But, discounting those who are chugging along day by day on immature or otherwise poorly functioning brains, it would seem that most of us human beings would be able to critically evaluate our choices in life and, in most cases, determine what is right and what is wrong, then choose deliberately to do the right thing or the wrong thing.
I have heard people say, “If I had known better, I would have done better. I have made so many bad choices in my life because I did not know any better.” Really? Is that a proposition worth considering or just an irrational excuse? Truly, I believe most of us can identify the poor choices we have made in our lives because we did not know better. For example, lots of people marry badly and end up in divorce and child custody court, both young and old. They truly believed the relationship would last forever, often in spite of numerous obvious indicators to the contrary, but it didn’t. Though choosing a marriage partner is not necessarily a moral choice of right or wrong, it certainly is a choice that requires critical thinking skills and rational thought. Did we not see that this handsome, charming scoundrel was deeply flawed, that he was a habitual liar, that he was lazy and dishonest and undependable and could not hold a job? Okay, perhaps we did not see all those red flags and truly, if we had known better, perhaps we would have done better and chosen a better helpmate.

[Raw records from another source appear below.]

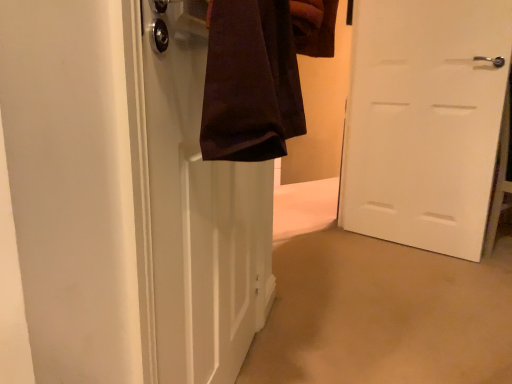 Question: Should I look upward or downward to see white matte door at center?

Choices:
 (A) up
 (B) down

Answer: (A) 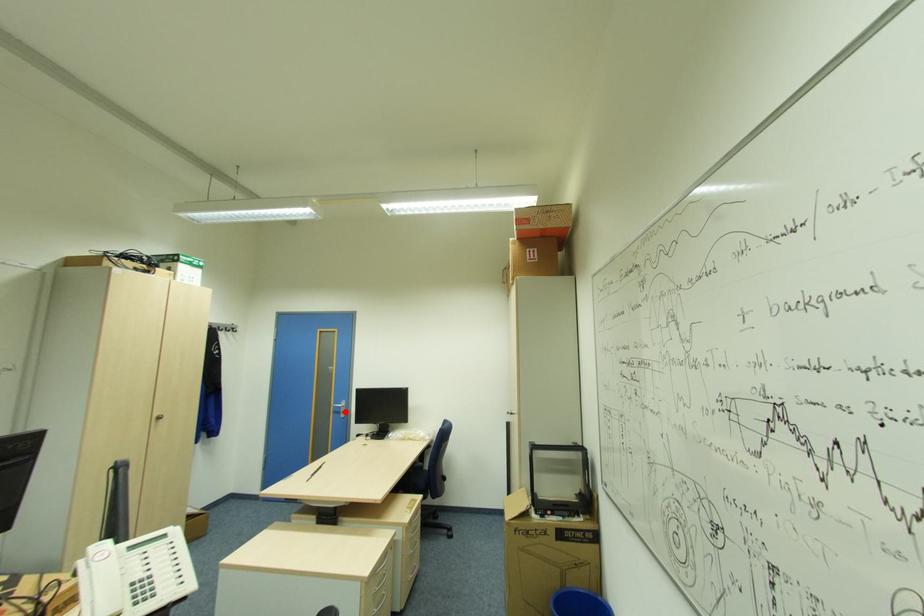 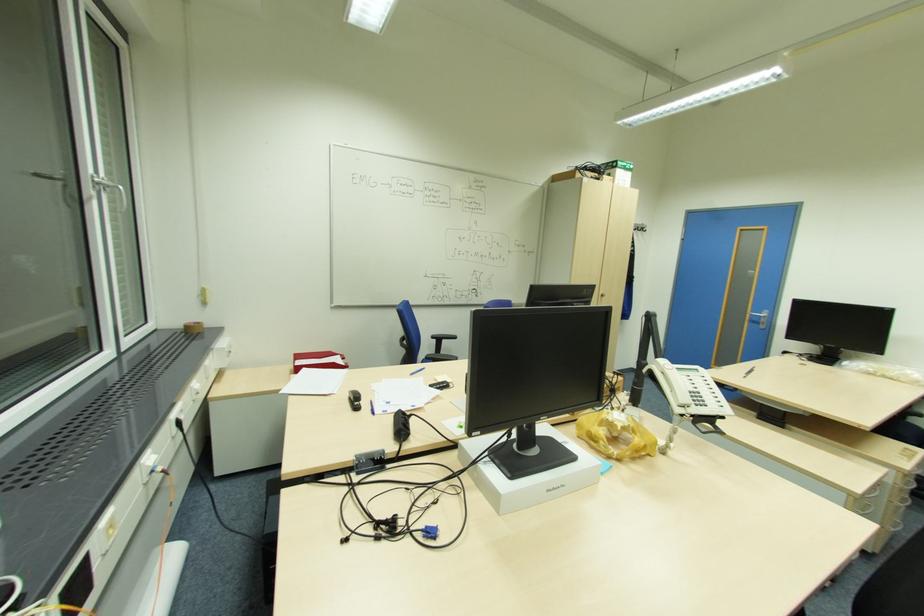 Question: A red point is marked in image1. In image2, is the corresponding 3D point closer to the camera or farther? Reply with the corresponding letter.

Choices:
 (A) The corresponding 3D point is closer.
 (B) The corresponding 3D point is farther.

Answer: (A) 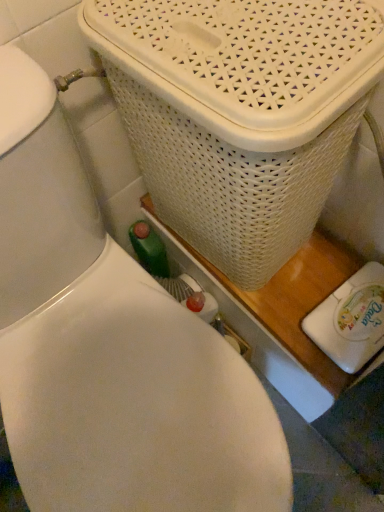 Question: Is white plastic toilet brush at lower right situated inside white woven basket at upper right or outside?

Choices:
 (A) inside
 (B) outside

Answer: (B)

Question: Considering the positions of white plastic toilet brush at lower right and white woven basket at upper right in the image, is white plastic toilet brush at lower right wider or thinner than white woven basket at upper right?

Choices:
 (A) thin
 (B) wide

Answer: (A)

Question: Considering the positions of point (334, 362) and point (324, 18), is point (334, 362) closer or farther from the camera than point (324, 18)?

Choices:
 (A) closer
 (B) farther

Answer: (B)

Question: From the image's perspective, is white woven basket at upper right located above or below white plastic toilet brush at lower right?

Choices:
 (A) above
 (B) below

Answer: (A)

Question: From a real-world perspective, is white woven basket at upper right positioned above or below white plastic toilet brush at lower right?

Choices:
 (A) above
 (B) below

Answer: (A)

Question: Considering the positions of white woven basket at upper right and white plastic toilet brush at lower right in the image, is white woven basket at upper right wider or thinner than white plastic toilet brush at lower right?

Choices:
 (A) thin
 (B) wide

Answer: (B)

Question: Considering the relative positions of white woven basket at upper right and white plastic toilet brush at lower right in the image provided, is white woven basket at upper right to the left or to the right of white plastic toilet brush at lower right?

There are many other common life choices, which do not invoke moral judgments. In his famous poem, “The Road Less Traveled,“ Robert Frost comes upon two roads diverging into a yellow wood. Realizing that, as one traveler, he could not travel both roads and be one traveler, he stood for a long time looking down one of the roads, then chose the other as just as fair and perhaps even better. Many life choices are like Frost’s diverging road. We simply make a decision and then make the best of whatever we choose. There is no right or wrong to it.
But, what about those diverging roads we encounter in life where right and wrong are more absolute, that is, where one road clearly leads to paradise and the other clearly leads to hell? How can we choose the right road? Is it merely a crap shoot or is there a way to know for sure which choice is right and which is wrong? Does man need a handbook, a constitution or a king to tell him what to do and which way to go each and every hour of the day?
Or, is there is in every man and woman an inherent moral compass which tells us what is right and what is wrong? If so, is that compass an internal mental mechanism, an instinct, if you will, developed over millions of hears of evolution and survival? Or is it a divine light? A gift from God? Whatever it is, it seems clear that many of us are inclined to choose wrong over right, evil over good. If we know better, why don’t we do better?